24. Binding Arbitration and Class Action Waiver for U.S. Residents

This section applies to any dispute except it does not include a dispute relating to the enforcement or validity of your, Cara’s, or any of our platform service provider or content licensor’s intellectual property rights, a “Dispute” means any dispute, claims, causes of action, actions, or controversy between you and Cara arising under, out of, or relating to the HVL website, the platform, or the content or your use or access thereof, or these terms, whether in contract, warranty, tort, statute, regulation, ordinance, or any other legal or equitable basis. Notwithstanding the following provisions, Cara may bring an action in a court of law against you for any infringement of intellectual property rights and for related equitable relief.

Arbitration - You agree that any dispute shall be finally resolved and decided on an individual basis in accordance with the comprehensive arbitration rules of the Judicial Arbitration and Mediation Service, Inc. (“JAMS”) by a single arbitrator appointed in accordance with such rules. The arbitration shall take place in Los Angeles, California in the English language and the arbitral decision may be enforced in any court of appropriate jurisdiction. YOU ARE GIVING UP THE RIGHT TO RESOLVE OR LITIGATE ANY DISPUTE IN A COURT BEFORE A JUDGE OR JURY.

No Class Actions - Any proceedings to resolve or litigate any Dispute will be conducted solely on an individual basis. To the fullest extent permitted by applicable law, neither you nor Cara will seek to have any Dispute heard as a class action, private attorney general action, or in any other proceeding in which either party acts or proposes to act in a representative capacity. No arbitration or proceeding will be combined with another without the prior written consent of all parties to all affected arbitrations or proceedings.

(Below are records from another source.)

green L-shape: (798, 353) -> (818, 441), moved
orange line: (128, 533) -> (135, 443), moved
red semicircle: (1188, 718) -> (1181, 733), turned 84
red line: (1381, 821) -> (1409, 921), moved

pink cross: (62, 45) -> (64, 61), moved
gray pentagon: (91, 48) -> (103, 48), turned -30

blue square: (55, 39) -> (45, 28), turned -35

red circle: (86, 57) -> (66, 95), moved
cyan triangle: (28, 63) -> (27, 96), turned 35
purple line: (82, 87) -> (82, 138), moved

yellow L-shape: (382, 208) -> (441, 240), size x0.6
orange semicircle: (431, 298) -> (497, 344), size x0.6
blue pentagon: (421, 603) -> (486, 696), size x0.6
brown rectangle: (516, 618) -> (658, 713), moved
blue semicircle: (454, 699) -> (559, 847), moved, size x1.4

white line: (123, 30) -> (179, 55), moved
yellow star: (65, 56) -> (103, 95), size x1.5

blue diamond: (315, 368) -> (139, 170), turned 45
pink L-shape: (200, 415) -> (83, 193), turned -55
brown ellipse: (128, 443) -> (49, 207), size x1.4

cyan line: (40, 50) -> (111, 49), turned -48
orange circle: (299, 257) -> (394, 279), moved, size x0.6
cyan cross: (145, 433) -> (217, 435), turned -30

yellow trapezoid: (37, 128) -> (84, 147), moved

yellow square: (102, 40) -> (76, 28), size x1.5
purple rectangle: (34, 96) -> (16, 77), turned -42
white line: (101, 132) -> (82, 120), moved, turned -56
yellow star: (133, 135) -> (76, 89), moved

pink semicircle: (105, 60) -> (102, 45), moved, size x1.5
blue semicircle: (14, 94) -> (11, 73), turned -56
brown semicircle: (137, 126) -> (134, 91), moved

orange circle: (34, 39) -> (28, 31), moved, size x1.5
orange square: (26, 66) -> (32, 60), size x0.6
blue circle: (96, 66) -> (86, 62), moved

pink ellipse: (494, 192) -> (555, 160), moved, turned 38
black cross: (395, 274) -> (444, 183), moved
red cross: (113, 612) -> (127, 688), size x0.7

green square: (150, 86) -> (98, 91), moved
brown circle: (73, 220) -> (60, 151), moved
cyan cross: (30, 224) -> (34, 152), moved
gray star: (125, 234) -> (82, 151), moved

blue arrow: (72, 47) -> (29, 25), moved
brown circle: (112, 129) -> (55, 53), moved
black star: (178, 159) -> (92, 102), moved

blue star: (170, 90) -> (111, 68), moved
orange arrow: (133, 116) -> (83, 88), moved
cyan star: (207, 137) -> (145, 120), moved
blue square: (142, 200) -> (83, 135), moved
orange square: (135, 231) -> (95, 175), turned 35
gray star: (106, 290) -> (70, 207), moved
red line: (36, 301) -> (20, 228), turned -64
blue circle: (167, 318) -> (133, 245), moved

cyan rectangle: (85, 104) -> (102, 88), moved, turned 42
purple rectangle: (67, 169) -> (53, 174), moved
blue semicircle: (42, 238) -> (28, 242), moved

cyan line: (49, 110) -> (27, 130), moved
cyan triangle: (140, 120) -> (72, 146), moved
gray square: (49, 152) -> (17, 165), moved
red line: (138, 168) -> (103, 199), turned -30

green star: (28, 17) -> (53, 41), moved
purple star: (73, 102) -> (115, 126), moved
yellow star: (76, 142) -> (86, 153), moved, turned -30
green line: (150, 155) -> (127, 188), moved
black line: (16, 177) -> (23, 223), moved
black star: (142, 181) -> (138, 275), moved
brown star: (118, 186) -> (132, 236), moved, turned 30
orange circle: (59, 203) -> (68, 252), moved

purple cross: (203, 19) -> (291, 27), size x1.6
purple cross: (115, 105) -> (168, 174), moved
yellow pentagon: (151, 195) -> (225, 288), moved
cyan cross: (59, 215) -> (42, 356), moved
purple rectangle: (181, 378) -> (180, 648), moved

If the class action waiver above is found to be illegal or unenforceable as to all or some parts of a Dispute, then it will not apply to those parts. Instead, those parts will be severed and proceed in arbitration. If any other provision of this section (such as the arbitration provision) is found to be illegal or unenforceable, that provision will be severed with the remainder of this section remaining in full force and effect, and with any Dispute then subject to litigation exclusively in a court of appropriate jurisdiction only in the County of Los Angeles, California, United States.

One-Year Period To File Claims - To the extent permitted by law, any claim or cause of action for a Dispute must be submitted to arbitration within one (1) year after such claim or cause of action arises. The one-year period begins when the claim or cause of action for the Dispute could have been first filed. If a claim or cause of action for a Dispute is not filed within one year, it is permanently barred.

25. Miscellaneous

This Agreement, as well as agreements and other documents referred to in this Agreement constitute the entire agreement between the parties with regard to the subject matter hereof and thereof. This Agreement supersedes all previous agreements, both oral and written, between or among the parties. If any provision of this Agreement is determined by a court to be invalid or unenforceable, such determination shall not affect any other provision of this Agreement, each of which shall be construed and enforced as if such invalid or unenforceable provision were not contained herein.